Concerning the Separations of Natural Things.

IN the creation of the world, the first separation began with the four elements, when the first matter of the world was one chaos. From that chaos God built the Greater World, separated into four distinct elements, Fire, Air, Water, Earth. Fire was the warm part, Air only the cold, Water the moist, and, lastly, Earth was but the dry part of the Greater World.

Now, that you may learn our method in this Eighth Book as briefly as possible, you must know that we do not propose to treat herein concerning the Separation of the Elements in all natural things, since we have fully and perfectly taught concerning these arcana in our Archidoxa on the Separations of the Elements. But here we touch only on the separation of natural things,[1] where some one thing is singly, and by itself, materially and substantially separated and segregated, when two, three, four, or more have been mingled in one body, and yet only a single matter is touched and seen. And here it frequently happens that corporeal matter of this kind can be known by nobody, nor be designated by an express name, until the process of separation is instituted. Then sometimes from a single matter two, three, four, five, or more, proceed, as by daily experience in Alchemy is made evident. By way of example for you, there is electrum, which by itself is not a metal, but still conceals all the metals in one metal and body. If this, by alchemical art, be anatomised and separated, all the seven metals, and these pure and unmixed, proceed from it, namely, gold, silver, copper, tin, lead, iron, quicksilver, etc.

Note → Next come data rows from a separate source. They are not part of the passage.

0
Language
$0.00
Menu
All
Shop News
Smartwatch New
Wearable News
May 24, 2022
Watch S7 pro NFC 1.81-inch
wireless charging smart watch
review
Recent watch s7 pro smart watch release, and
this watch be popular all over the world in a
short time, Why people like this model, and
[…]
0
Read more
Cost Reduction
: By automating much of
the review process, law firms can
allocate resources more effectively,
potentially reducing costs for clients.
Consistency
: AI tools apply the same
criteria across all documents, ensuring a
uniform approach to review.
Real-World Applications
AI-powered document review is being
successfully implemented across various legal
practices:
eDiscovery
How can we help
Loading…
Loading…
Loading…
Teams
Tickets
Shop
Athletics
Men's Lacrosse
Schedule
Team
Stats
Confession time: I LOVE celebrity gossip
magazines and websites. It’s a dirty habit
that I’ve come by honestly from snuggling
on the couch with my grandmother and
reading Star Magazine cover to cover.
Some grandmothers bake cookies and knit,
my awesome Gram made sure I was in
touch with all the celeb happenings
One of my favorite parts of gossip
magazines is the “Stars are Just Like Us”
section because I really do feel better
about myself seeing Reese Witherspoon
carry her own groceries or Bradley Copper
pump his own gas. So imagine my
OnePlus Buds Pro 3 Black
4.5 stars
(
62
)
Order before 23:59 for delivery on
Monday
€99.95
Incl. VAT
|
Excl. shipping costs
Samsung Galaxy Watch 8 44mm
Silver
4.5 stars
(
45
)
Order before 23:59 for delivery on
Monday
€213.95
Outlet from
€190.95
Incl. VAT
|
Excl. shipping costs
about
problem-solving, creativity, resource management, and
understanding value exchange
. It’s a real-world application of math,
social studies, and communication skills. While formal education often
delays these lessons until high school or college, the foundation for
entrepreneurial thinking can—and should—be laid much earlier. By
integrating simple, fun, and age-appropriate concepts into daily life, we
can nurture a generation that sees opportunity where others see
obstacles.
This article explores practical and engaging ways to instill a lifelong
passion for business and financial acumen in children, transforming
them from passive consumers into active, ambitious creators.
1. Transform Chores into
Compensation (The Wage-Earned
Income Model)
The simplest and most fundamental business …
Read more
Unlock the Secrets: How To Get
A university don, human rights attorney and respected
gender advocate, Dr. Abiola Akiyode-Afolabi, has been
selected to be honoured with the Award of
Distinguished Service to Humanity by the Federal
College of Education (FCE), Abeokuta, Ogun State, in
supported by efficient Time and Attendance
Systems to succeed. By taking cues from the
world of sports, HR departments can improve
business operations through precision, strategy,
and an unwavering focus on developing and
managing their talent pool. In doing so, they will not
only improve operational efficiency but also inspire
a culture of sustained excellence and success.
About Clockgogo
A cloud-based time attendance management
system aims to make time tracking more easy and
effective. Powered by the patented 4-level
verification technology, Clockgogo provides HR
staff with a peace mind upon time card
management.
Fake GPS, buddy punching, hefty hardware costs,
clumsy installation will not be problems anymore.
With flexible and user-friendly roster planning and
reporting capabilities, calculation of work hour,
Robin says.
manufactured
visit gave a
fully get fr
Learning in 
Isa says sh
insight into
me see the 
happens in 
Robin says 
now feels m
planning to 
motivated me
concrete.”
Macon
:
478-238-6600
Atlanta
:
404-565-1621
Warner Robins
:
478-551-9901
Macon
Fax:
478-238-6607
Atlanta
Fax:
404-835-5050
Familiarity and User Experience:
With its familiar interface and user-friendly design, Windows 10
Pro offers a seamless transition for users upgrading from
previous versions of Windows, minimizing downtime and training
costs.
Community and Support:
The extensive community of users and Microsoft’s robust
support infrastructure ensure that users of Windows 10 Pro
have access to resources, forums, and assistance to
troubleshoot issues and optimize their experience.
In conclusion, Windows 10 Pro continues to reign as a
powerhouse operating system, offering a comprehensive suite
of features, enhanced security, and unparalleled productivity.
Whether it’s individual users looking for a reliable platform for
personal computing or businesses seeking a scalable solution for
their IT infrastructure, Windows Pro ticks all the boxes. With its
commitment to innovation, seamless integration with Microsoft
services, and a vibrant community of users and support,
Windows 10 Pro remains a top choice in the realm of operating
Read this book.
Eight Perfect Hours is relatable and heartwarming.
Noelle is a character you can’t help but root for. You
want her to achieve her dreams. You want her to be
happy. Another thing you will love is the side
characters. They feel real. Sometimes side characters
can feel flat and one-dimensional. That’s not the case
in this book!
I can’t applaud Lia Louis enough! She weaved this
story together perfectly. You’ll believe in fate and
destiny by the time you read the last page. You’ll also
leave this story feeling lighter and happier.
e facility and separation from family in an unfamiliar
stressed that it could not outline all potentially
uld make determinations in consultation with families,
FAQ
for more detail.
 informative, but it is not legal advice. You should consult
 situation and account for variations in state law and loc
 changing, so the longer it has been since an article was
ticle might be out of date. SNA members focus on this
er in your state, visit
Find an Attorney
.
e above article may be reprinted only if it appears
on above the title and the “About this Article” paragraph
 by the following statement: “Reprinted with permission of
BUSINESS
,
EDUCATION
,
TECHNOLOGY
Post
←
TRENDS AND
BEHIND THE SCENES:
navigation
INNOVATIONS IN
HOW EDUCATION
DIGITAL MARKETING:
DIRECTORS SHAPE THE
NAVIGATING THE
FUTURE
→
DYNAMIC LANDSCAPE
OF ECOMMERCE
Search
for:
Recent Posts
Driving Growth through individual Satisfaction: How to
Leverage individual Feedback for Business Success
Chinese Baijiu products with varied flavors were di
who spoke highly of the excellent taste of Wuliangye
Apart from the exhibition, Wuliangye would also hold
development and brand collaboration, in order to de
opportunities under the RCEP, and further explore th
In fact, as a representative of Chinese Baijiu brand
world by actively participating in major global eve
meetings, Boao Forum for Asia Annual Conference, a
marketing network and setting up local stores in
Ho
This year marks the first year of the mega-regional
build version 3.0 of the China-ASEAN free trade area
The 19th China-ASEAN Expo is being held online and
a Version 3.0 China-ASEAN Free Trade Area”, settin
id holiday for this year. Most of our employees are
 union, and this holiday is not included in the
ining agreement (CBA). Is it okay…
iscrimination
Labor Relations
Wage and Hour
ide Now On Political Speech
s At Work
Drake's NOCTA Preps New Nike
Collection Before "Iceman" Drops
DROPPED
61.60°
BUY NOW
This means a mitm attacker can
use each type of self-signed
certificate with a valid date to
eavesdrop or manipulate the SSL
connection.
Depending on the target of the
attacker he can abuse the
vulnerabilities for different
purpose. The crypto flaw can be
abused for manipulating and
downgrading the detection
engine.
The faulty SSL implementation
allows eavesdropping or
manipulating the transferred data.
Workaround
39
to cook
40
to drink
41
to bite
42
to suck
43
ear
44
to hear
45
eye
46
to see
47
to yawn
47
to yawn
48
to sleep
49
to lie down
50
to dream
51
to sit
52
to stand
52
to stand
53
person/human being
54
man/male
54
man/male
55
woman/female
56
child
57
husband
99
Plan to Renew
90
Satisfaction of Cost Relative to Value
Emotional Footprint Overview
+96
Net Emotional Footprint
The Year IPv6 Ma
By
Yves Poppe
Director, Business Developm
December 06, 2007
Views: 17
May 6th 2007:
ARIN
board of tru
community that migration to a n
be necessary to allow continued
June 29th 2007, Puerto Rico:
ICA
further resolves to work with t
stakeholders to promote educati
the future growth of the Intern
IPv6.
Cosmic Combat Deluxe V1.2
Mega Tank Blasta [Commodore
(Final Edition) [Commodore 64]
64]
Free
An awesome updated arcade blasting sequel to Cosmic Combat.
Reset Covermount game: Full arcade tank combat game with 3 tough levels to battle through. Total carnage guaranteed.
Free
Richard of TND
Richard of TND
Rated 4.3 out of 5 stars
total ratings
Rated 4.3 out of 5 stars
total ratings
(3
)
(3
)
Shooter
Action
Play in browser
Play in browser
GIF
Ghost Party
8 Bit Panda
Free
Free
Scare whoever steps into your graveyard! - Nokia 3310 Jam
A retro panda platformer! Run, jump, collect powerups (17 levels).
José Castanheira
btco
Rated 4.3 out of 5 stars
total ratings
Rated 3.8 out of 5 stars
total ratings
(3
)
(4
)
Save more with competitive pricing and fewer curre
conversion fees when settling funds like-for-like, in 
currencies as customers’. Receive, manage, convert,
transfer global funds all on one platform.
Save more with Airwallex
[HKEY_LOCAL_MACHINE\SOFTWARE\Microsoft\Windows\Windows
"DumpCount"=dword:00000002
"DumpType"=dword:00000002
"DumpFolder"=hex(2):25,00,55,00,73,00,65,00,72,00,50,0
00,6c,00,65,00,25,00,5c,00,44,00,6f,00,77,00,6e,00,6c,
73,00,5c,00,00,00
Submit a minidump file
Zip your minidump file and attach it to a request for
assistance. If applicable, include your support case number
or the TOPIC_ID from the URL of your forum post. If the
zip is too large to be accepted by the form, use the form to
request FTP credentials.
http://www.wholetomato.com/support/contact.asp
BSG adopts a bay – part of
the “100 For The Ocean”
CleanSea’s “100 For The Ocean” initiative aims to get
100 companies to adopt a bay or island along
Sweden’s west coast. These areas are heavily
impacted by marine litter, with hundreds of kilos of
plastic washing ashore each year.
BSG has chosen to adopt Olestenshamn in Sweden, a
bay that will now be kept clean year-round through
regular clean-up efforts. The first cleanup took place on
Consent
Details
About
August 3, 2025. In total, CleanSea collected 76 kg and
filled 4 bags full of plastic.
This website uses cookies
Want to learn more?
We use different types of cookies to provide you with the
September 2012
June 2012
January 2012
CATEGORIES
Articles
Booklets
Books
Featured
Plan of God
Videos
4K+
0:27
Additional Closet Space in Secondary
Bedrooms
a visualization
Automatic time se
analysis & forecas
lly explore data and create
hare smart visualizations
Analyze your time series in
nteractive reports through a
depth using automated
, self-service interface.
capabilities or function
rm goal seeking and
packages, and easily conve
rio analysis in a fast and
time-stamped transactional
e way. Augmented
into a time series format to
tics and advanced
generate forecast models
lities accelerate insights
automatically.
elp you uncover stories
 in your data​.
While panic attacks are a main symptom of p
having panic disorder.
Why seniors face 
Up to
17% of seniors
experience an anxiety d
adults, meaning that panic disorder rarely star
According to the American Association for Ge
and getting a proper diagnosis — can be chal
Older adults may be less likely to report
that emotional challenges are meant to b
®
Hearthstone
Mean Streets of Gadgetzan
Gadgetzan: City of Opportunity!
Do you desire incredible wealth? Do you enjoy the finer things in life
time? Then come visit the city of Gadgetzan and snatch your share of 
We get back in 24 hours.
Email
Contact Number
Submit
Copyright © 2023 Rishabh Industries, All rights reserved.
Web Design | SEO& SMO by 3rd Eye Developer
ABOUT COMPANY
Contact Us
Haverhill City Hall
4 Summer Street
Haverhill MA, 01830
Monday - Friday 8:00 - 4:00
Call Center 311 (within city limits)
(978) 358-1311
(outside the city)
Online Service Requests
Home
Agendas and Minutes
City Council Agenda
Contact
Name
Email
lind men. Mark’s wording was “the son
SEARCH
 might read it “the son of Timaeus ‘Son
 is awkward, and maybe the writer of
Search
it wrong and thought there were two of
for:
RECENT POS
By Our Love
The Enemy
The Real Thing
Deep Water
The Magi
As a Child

But in order to understand what separation is, you should know that it is nothing else but the segregation of one thing from another, whether two, three, four, or more have been mixed: I mean the segregation of three principles, as mercury, sulphur, salt, and the extraction of the pure from the impure, or of the pure and noble spirit and quintessence from the dense and


  1. Separation is grounded in heat, as in a faculty of digestion, whence, sometimes in one way, and sometimes in another, the ultimate matter is formed.—Modus Pharmacandi, Tract III. The office of the Archeus is the sequestration of the pure from the impure.—De Morbis Tartareis, c. 5. For unless there be separation in the greater world, there can be no metal, and unless there be separation in the smaller world, that is, in the microcosmos, which is man, there can be neither health nor disease, but an equable and perpetual disposition of all things.—Chirurgia Magna, Part III., Lib. 2.